◆ ASSIGNED TASK:
Retype, word for word, every line of the records below starting at the one that contains "Зоология (1049, 592)" and ending at the one that contains "Домашние животные (1087, 496)"; include both of those lines and nothing more.
-- GIVEN DATA follows --
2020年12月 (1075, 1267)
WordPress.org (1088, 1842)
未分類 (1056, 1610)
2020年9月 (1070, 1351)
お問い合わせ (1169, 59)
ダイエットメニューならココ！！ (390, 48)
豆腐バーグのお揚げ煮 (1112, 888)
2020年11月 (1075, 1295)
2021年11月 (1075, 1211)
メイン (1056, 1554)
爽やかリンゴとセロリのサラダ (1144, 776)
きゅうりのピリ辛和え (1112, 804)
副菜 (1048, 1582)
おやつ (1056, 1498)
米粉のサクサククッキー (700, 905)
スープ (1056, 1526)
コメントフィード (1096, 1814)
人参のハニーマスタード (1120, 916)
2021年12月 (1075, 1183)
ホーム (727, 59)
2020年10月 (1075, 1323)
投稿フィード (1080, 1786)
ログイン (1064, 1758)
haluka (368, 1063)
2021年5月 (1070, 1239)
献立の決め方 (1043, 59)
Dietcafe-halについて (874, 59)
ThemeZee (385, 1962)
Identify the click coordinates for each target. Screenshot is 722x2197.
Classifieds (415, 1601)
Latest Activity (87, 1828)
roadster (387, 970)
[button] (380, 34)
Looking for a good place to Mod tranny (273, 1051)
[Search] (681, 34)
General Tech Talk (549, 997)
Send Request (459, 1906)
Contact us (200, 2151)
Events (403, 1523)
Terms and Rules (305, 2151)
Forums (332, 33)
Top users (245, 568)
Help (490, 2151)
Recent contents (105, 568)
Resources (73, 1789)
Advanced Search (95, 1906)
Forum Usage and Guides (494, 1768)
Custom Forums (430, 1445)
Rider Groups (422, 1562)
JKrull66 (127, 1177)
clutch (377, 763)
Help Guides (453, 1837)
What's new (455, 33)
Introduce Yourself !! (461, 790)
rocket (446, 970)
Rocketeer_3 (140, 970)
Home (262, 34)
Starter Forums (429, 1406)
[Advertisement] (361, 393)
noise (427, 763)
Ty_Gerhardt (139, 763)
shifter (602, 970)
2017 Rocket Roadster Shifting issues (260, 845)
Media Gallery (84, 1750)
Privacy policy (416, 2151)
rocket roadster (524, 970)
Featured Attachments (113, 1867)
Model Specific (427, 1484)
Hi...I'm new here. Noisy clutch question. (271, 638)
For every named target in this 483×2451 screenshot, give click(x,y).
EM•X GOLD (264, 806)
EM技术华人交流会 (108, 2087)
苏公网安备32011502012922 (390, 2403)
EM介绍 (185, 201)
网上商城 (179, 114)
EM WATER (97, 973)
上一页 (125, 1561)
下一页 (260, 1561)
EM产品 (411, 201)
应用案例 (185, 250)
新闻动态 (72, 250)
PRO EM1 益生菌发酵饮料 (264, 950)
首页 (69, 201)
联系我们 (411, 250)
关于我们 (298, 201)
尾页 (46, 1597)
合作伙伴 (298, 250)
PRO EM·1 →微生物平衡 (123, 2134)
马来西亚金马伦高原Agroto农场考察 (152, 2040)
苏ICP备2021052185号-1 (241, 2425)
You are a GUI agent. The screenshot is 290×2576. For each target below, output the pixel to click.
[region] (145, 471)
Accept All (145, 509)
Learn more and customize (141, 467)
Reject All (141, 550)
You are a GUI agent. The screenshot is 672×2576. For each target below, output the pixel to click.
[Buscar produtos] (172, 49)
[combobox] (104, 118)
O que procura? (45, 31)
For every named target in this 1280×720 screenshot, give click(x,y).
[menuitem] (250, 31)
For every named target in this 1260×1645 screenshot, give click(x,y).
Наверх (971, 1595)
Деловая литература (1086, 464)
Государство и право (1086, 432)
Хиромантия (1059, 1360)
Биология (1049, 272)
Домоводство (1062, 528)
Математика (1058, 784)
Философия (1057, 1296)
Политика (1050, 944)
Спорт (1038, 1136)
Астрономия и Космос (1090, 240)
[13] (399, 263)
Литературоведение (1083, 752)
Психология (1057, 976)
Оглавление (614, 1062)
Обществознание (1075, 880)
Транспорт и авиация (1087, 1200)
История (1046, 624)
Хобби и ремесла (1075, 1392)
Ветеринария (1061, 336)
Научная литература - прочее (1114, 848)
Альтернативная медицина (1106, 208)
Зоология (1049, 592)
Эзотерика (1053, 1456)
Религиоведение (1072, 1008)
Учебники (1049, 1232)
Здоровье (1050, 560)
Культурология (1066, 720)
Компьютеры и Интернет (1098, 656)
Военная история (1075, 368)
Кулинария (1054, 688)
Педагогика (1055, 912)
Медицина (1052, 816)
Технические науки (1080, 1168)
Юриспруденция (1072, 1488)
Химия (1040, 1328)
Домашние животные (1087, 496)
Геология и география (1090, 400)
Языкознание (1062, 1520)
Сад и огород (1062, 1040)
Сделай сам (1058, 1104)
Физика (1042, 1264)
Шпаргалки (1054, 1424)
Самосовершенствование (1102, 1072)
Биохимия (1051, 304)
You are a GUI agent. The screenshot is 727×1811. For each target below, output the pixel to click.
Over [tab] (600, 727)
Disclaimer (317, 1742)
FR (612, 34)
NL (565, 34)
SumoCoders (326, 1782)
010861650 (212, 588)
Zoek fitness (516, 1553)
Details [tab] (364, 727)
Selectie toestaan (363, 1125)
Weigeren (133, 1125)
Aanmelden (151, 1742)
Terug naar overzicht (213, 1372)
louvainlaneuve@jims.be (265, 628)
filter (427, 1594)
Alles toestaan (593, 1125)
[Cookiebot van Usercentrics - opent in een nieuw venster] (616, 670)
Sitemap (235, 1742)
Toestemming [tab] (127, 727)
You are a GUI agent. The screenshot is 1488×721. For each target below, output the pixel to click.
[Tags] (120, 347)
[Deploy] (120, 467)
-- GIVEN DATA concluded --
◆ RESPONSE BELOW:
Зоология (1049, 592)
Эзотерика (1053, 1456)
Религиоведение (1072, 1008)
Учебники (1049, 1232)
Здоровье (1050, 560)
Культурология (1066, 720)
Компьютеры и Интернет (1098, 656)
Военная история (1075, 368)
Кулинария (1054, 688)
Педагогика (1055, 912)
Медицина (1052, 816)
Технические науки (1080, 1168)
Юриспруденция (1072, 1488)
Химия (1040, 1328)
Домашние животные (1087, 496)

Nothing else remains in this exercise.